Typically an approach is taken where the lab demonstrates that the panel can properly detect aberration class types such as deletions, insertions, single nucleotide variations and copy number variations through a representative number of each rather than validation of every gene (which would be extremely challenging). Labs need to be able to demonstrate adequate analytical validation including precision (repeatability and reproducibility), sensitivity (minimum allele frequency detected) and accuracy (through comparison of results to an alternative orthogonal technology such as digital droplet PCR or Sanger Sequencing). Due to the large amounts of data measured, and the varying approaches to data filtering, there will always be some analytical error in these studies, especially in measurement of mutations at low (1% or less) allele frequency.

Potential IssuesIn addition, Formalin Fixed Paraffin Embedded (FFPE) tissue can represent a challenge due to the introduction of formalin-related artefacts. In our experience, as many as 20-30% of the gene aberrations identified in unfiltered data from low quality material, are FFPE artefacts. Of concern, some of these could mistakenly be considered pathogenic and in the worst case lead to the wrong treatment being recommended. It is therefore important that a fresh tissue/FFPE comparative dataset is run on new technologies to ensure the bioinformatic pipeline has appropriate filtering for these artefacts.

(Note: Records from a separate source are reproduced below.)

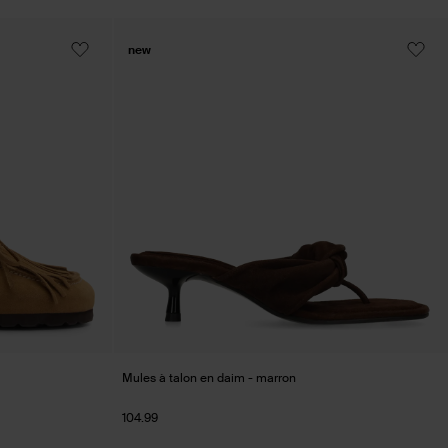
new
Mules à talon en daim - marron
104.99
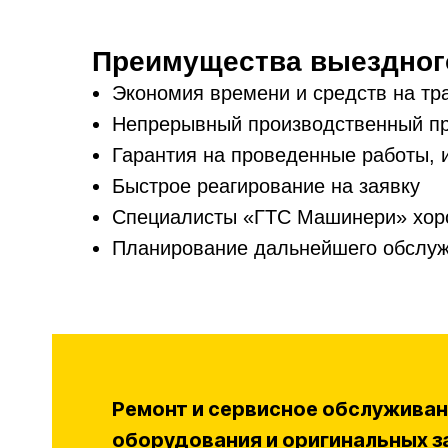
Преимущества выездного
Экономия времени и средств на тр
Непрерывный производственный п
Гарантия на проведенные работы, 
Быстрое реагирование на заявку
Специалисты «ГТС Машинери» хоро
Планирование дальнейшего обслуж
Ремонт и сервисное обслуживан
оборудования и оригинальных з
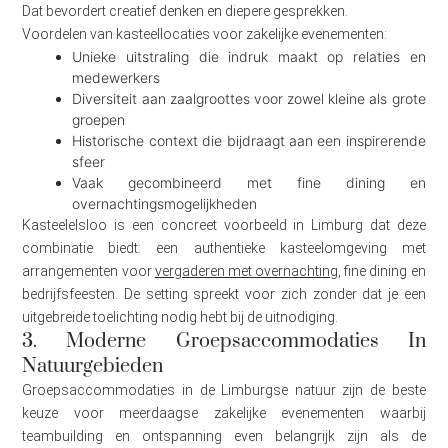
Dat bevordert creatief denken en diepere gesprekken.
Voordelen van kasteellocaties voor zakelijke evenementen:
Unieke uitstraling die indruk maakt op relaties en
medewerkers
Diversiteit aan zaalgroottes voor zowel kleine als grote
groepen
Historische context die bijdraagt aan een inspirerende
sfeer
Vaak gecombineerd met fine dining en
overnachtingsmogelijkheden
Kasteelelsloo is een concreet voorbeeld in Limburg dat deze
combinatie biedt: een authentieke kasteelomgeving met
arrangementen voor
vergaderen met overnachting
, fine dining en
bedrijfsfeesten. De setting spreekt voor zich zonder dat je een
uitgebreide toelichting nodig hebt bij de uitnodiging.
3. Moderne Groepsaccommodaties In
Natuurgebieden
Groepsaccommodaties in de Limburgse natuur zijn de beste
keuze voor meerdaagse zakelijke evenementen waarbij
teambuilding en ontspanning even belangrijk zijn als de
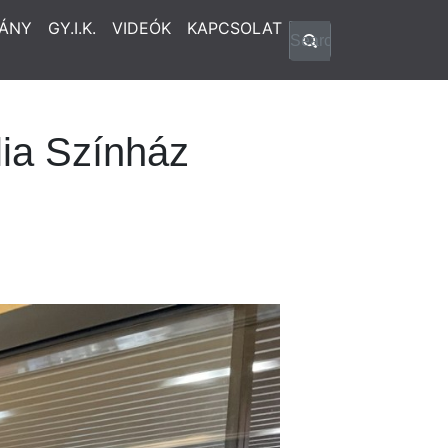
ÁNY
GY.I.K.
VIDEÓK
KAPCSOLAT
lia Színház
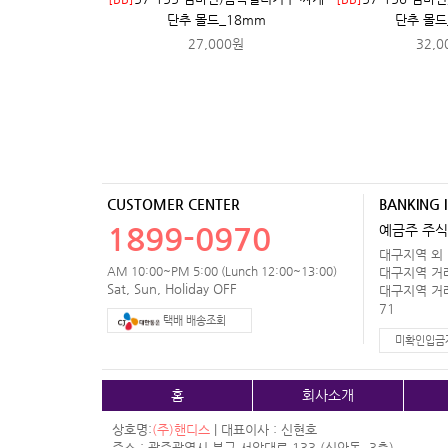
단추 몰드_18mm
단추 몰드
27,000원
32,0
CUSTOMER CENTER
BANKING 
1899-0970
예금주 주식
대구지역 외 거
AM 10:00~PM 5:00 (Lunch 12:00~13:00)
대구지역 거래처
Sat, Sun, Holiday OFF
대구지역 거래처
71
택배 배송조회
미확인입금
홈
회사소개
상호명:
(주)핸디스
| 대표이사 : 신현호
주소 : 광주광역시 북구 서암대로 133 (신안동, 3층)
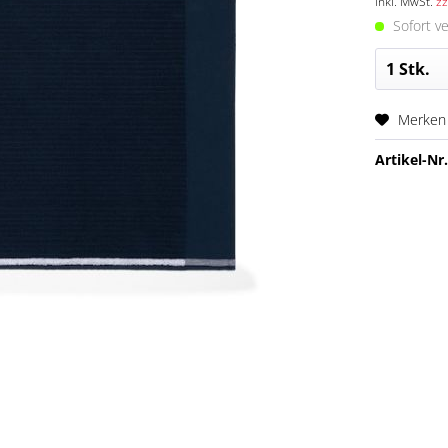
inkl. MwSt.
zz
Sofort ve
Merken
Artikel-Nr.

In the case of somatic variant calling, the gold standard is to run a matched normal reference (typically white cells from blood) alongside the tumour sample, such that germline variants and common polymorphisms can be filtered out. However, this increases the cost of NGS profiling as it requires two samples to be run per patient. Somatic variant calling from a single sample is also possible, but it requires using databases (such as dbsnp, sift, polyphen, COSMIC etc.) to filter out synonymous variants. Often the use of databases is not enough and can leave behind some variants that would have been filtered out with the use of the normal reference. Novel bioinformatics algorithms have also been proposed to distinguish somatic vs germline alterations, for example the SGZ (somatic-germlinezygosity) method that is employed in the Foundation One assay from Foundation Medicine.

DNA panels

A potential issue for targeted DNA panels as opposed to WES is that they may have inadequate chromosomal coverage to make an accurate measurement of copy number variations (CNV) and ploidy. This can be particularly challenging where a tumour contains significant amounts of non-cancer material such as white cells or stroma.

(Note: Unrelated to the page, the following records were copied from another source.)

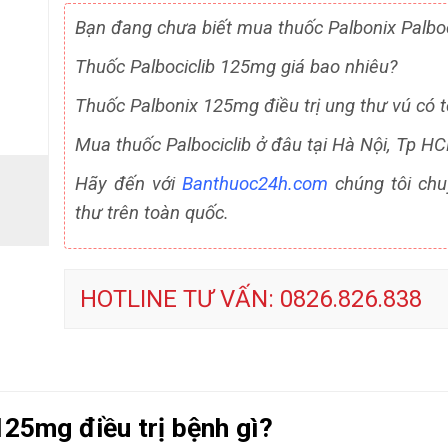
Bạn đang chưa biết mua thuốc Palbonix Palbo
Thuốc Palbociclib 125mg giá bao nhiêu?
Thuốc Palbonix 125mg điều trị ung thư vú có 
Mua thuốc Palbociclib ở đâu tại Hà Nội, Tp H
Hãy đến với
Banthuoc24h.com
chúng tôi chu
thư trên toàn quốc.
HOTLINE TƯ VẤN: 0826.826.838
25mg điều trị bệnh gì?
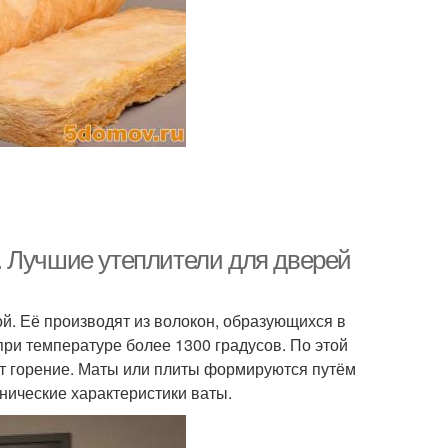
. Лучшие утеплители для дверей
й. Её производят из волокон, образующихся в
при температуре более 1300 градусов. По этой
т горение. Маты или плиты формируются путём
нические характеристики ваты.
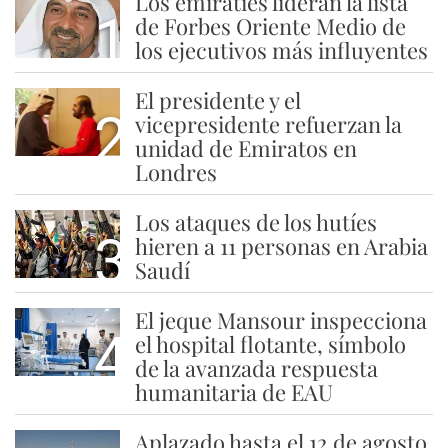
Los emiratíes lideran la lista
1
de Forbes Oriente Medio de
los ejecutivos más influyentes
El presidente y el
2
vicepresidente refuerzan la
unidad de Emiratos en
Londres
Los ataques de los hutíes
3
hieren a 11 personas en Arabia
Saudí
El jeque Mansour inspecciona
4
el hospital flotante, símbolo
de la avanzada respuesta
humanitaria de EAU
Aplazado hasta el 12 de agosto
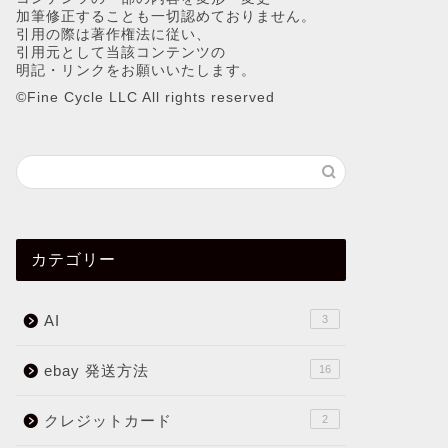
加筆修正することも一切認めておりません。
引用の際は著作権法に従い、
引用元として当該コンテンツの
明記・リンクをお願いいたします。
©︎Fine Cycle LLC All rights reserved
カテゴリー
AI
3
ebay 発送方法
16
クレジットカード
2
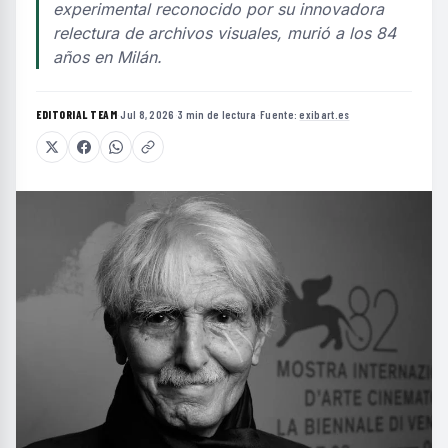
experimental reconocido por su innovadora
relectura de archivos visuales, murió a los 84
años en Milán.
EDITORIAL TEAM
·
Jul 8, 2026
·
3 min de lectura
·
Fuente:
exibart.es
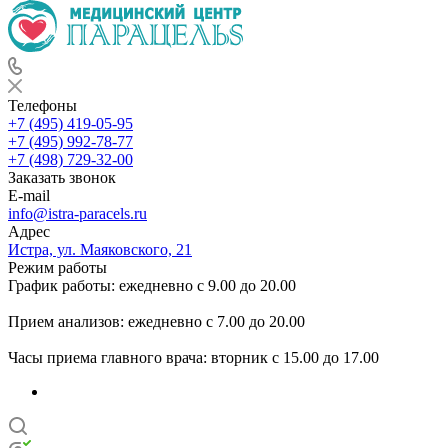
Телефоны
+7 (495) 419-05-95
+7 (495) 992-78-77
+7 (498) 729-32-00
Заказать звонок
E-mail
info@istra-paracels.ru
Адрес
Истра, ул. Маяковского, 21
Режим работы
График работы: ежедневно с 9.00 до 20.00
Прием анализов: ежедневно с 7.00 до 20.00
Часы приема главного врача: вторник с 15.00 до 17.00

In our opinion, WES, with a reference normal DNA sample from white blood cells, still represents the best methodology for CNV measurement. Similarly, WES is the platform of choice for the measurement of tumour mutation burden (TMB), the number of mutations per megabase, which may have utility in selecting patients for immune checkpoint targeted therapies. NGS panels targeted to a few hundred genes or less may not have adequate DNA coverage to provide an accurate measurement of TMB using standard counting approaches.

RNA panels

In the case of RNA based panels, mRNA can also be adversely affected by FFPE sample degradation, particularly in samples over 6 months old. These FFPE specific effects must be accounted for in the quality control steps and the measurement of unstable mRNA transcripts should be excluded from biomarker signatures. It is also important to have pre-defined control samples to run with each batch of patient samples to ensure the process is running within specification, as minor deviations from protocols can have large effects on mRNA-based assay results.

NGS panel CDx developmentNGS panel CDx development

In the case of NGS panel companion diagnostics, where specific gene mutations or gene expression signatures are linked to the successful registration of a drug, the regulatory authorities expect a higher level of validation. If a pre-existing FDA-approved assay exists the diagnostic lab will need to show that the panel performs as well as the previous assay.

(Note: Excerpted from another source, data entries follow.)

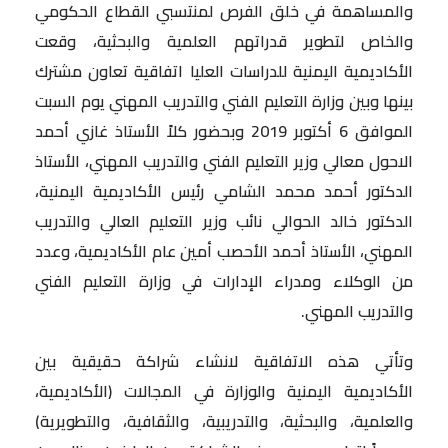
والمساهمة في خلق الفرص لمنتسبي القطاع الحكومي
والخاص لتطوير قدراتهم العلمية والبحثية، وقعت
الأكاديمية اليمنية للدراسات العليا اتفاقية تعاون مشترك
بينها وبين وزارة التعليم الفني والتدريب المهني يوم السبت
الموافق 6 أكتوبر 2019 وبحضور كلاً الأستاذ غازي أحمد
الاحول معالي وزير التعليم الفني والتدريب المهني، الأستاذ
الدكتور أحمد محمد الشامي رئيس الأكاديمية اليمنية،
الدكتور خالد الحوالي نائب وزير التعليم العالي والتدريب
المهني، الأستاذ أحمد الأحصب أمين عام الأكاديمية، وعدد
من الوكلاء ومدراء الإدارات في وزارة التعليم الفني
والتدريب المهني.
وتأتي هذه الاتفاقية لانشاء شراكة حقيقية بين
الأكاديمية اليمنية والوزارة في المجالات (الأكاديمية،
والعلمية، والبحثية، والتدريبية، والثقافية، والتطويرية)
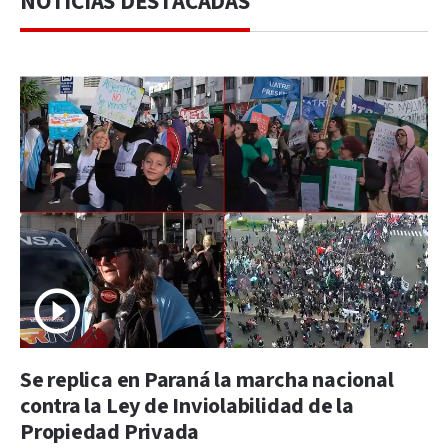
NOTICIAS DESTACADAS
Se replica en Paraná la marcha nacional
contra la Ley de Inviolabilidad de la
Propiedad Privada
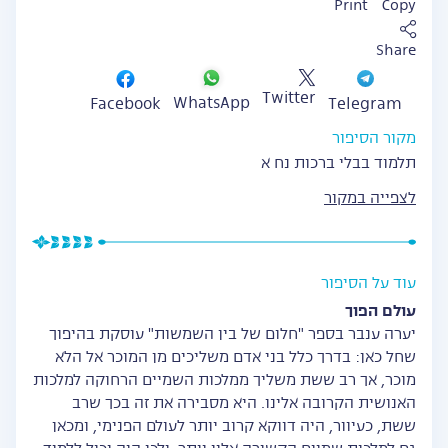
Print
Copy
Share
Twitter
WhatsApp
Facebook
Telegram
מקור הסיפור
תלמוד בבלי ברכות נח א
לצפייה במקור
עוד על הסיפור
עולם הפוך
יערה ענבר בספר "חלום של בין השמשות" עוסקת בהיפוך
שחל כאן: בדרך כלל בני אדם משליכים מן המוכר אל הלא
מוכר, אך רב ששת משליך ממלכות השמיים הרחוקה למלכות
האנושית הקרובה אלינו. היא מסבירה את זה בכך שרב
ששת, כעיוור, היה דווקא קרוב יותר לעולם הפנימי, ומכאן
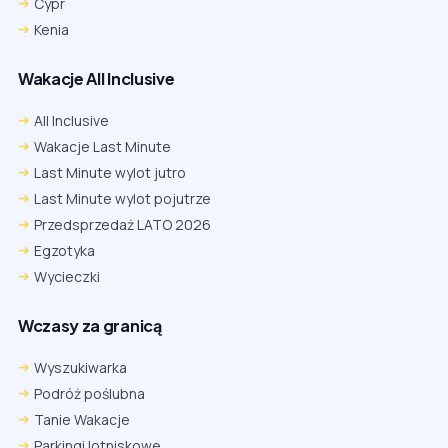
Cypr
Kenia
Wakacje All Inclusive
All Inclusive
Wakacje Last Minute
Last Minute wylot jutro
Last Minute wylot pojutrze
Przedsprzedaż LATO 2026
Egzotyka
Wycieczki
Wczasy za granicą
Wyszukiwarka
Podróż poślubna
Tanie Wakacje
Parkingi lotniskowe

In the case of new assays, the lab will need to analytically and clinically validate the panel for the specific genes of interest, using clinically relevant material and suitable GMP level reagents. Other genes on the panel that have not been previously validated may also be reported to clinicians under CLIA/CLEP guidance, but these will need to be considered informative rather than being used specifically for drug selection.

In conclusion

In the case of solid tumours where material may be limited, NGS panels clearly have an advantage over older, single biomarker based technologies and are likely to dominate in the next few years.

It is important to point out, however, for more readily accessible material such as blood or saliva, material quantity is less of an issue and older molecular technologies such as PCR may still be preferable due to reduced cost and potentially increased sensitivity.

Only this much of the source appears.